TASK DIRECTIONS: Only these lines of the data below are wanted: the one with "Measure Desktop", the one with "Unified flooring operations", and any lines between them, each repeated exactly.

RECORDS SUPPLIED:
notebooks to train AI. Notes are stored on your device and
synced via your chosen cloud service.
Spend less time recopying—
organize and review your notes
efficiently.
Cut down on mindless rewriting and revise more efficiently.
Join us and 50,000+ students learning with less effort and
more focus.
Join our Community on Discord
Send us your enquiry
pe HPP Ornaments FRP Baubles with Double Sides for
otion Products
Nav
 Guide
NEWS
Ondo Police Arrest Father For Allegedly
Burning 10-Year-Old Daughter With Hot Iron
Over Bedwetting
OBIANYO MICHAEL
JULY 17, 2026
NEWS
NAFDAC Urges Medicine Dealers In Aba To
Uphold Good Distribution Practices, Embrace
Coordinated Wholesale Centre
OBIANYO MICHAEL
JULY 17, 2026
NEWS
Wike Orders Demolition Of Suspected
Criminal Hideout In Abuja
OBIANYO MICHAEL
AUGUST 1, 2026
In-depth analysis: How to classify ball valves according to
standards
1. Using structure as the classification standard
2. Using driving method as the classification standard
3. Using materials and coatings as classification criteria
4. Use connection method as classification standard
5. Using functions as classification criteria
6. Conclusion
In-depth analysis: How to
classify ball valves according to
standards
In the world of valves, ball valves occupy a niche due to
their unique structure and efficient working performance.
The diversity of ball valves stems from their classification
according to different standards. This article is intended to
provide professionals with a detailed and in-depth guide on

--

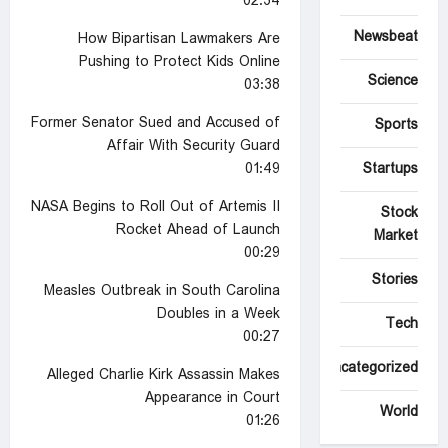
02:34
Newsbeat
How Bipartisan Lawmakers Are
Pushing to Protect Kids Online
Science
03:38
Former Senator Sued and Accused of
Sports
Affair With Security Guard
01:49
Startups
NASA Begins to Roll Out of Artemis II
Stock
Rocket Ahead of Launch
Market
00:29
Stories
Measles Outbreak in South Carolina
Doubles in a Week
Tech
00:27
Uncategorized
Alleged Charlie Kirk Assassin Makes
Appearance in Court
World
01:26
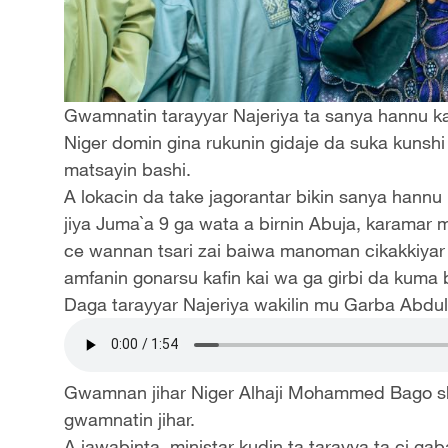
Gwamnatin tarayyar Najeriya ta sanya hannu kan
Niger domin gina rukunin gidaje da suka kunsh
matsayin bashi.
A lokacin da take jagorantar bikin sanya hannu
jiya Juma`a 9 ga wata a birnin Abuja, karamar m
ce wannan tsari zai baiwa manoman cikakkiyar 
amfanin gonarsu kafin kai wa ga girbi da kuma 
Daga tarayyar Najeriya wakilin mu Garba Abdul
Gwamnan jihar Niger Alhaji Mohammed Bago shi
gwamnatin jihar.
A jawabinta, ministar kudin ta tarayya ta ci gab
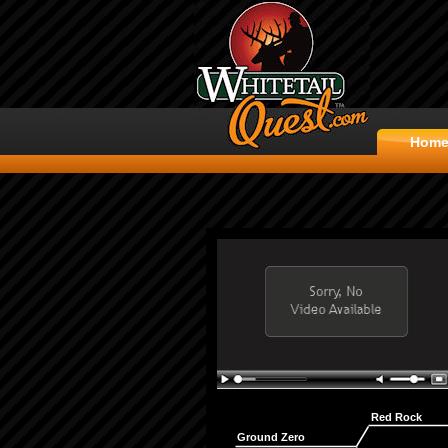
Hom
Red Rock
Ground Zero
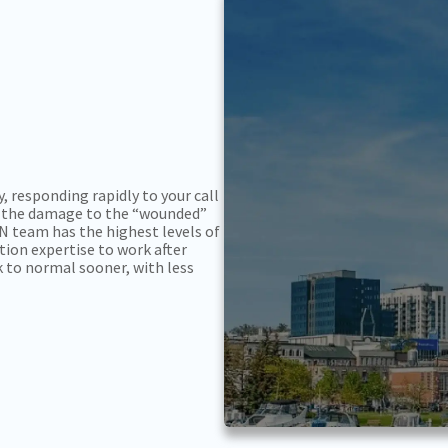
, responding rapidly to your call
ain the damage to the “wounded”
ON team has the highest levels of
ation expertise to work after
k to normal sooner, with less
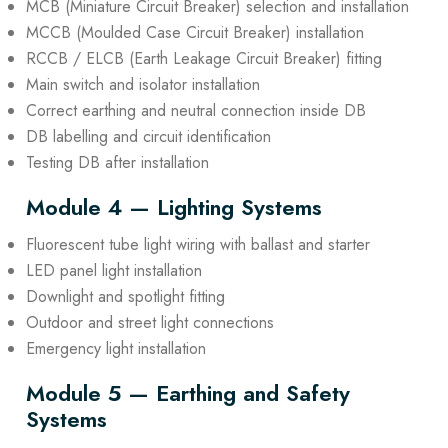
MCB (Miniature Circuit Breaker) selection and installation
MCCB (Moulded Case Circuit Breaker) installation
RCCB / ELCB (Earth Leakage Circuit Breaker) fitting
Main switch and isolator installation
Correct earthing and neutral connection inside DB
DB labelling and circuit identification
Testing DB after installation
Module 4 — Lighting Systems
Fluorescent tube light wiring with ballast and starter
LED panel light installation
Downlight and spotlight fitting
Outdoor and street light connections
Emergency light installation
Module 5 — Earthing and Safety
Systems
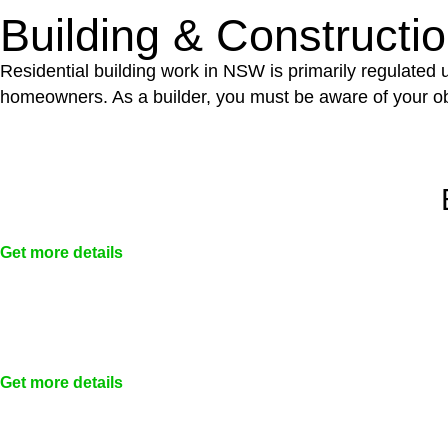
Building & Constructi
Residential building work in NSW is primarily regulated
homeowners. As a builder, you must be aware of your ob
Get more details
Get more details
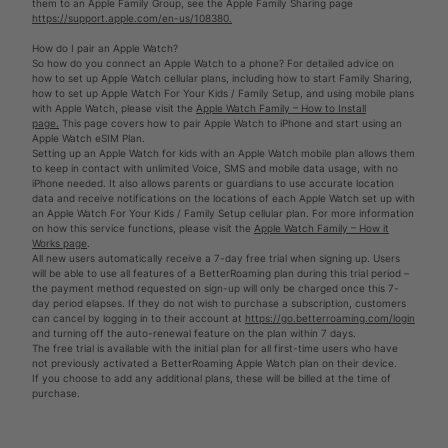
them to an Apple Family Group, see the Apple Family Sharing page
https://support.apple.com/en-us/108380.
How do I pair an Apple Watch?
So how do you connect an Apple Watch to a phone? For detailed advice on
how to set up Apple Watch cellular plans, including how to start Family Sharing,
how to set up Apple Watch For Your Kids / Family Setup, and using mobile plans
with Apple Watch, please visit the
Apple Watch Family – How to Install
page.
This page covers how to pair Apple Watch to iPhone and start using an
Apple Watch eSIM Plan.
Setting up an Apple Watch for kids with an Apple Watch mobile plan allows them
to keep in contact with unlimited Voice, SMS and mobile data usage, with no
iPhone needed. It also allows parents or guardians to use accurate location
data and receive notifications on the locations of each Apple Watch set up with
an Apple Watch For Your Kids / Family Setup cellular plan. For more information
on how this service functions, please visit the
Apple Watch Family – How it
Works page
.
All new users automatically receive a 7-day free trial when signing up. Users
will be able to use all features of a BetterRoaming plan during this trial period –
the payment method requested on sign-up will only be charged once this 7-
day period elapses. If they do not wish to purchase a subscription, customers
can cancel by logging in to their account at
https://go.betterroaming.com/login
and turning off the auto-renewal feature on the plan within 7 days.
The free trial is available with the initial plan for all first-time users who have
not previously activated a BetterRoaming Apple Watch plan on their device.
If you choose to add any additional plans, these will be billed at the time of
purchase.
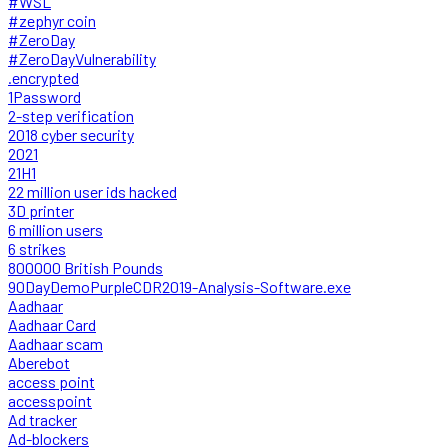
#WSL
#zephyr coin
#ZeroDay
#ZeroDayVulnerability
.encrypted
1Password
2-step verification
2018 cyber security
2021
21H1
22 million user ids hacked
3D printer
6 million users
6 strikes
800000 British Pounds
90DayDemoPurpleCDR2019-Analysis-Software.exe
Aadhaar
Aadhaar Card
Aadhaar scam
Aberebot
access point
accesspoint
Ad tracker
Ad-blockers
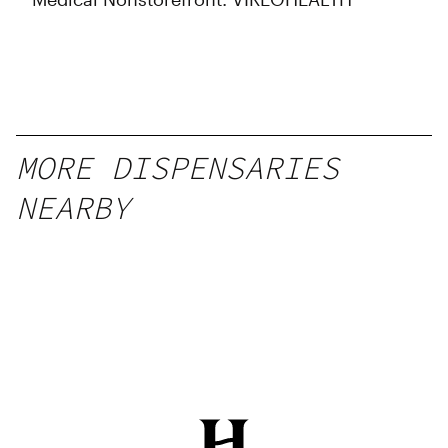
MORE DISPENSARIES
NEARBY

...

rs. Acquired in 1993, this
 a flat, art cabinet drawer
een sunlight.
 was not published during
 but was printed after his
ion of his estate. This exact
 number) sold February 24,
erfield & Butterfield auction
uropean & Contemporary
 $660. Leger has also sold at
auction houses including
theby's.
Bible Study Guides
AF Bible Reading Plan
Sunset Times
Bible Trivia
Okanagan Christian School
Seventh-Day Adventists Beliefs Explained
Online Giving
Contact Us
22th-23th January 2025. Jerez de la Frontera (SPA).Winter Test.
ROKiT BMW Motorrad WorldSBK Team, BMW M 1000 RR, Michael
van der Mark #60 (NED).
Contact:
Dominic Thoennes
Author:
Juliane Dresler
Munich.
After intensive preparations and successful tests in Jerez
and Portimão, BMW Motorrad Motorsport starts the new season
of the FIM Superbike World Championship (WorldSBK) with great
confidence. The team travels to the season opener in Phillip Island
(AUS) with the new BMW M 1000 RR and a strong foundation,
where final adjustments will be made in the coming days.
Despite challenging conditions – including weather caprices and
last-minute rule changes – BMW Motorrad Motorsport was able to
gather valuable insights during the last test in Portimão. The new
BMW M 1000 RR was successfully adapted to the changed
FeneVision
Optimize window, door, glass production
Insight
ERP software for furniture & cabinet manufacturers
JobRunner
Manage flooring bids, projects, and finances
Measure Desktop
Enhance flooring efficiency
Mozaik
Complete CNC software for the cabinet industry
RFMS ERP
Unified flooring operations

RESULT OF THIS EXERCISE:
Measure Desktop
Enhance flooring efficiency
Mozaik
Complete CNC software for the cabinet industry
RFMS ERP
Unified flooring operations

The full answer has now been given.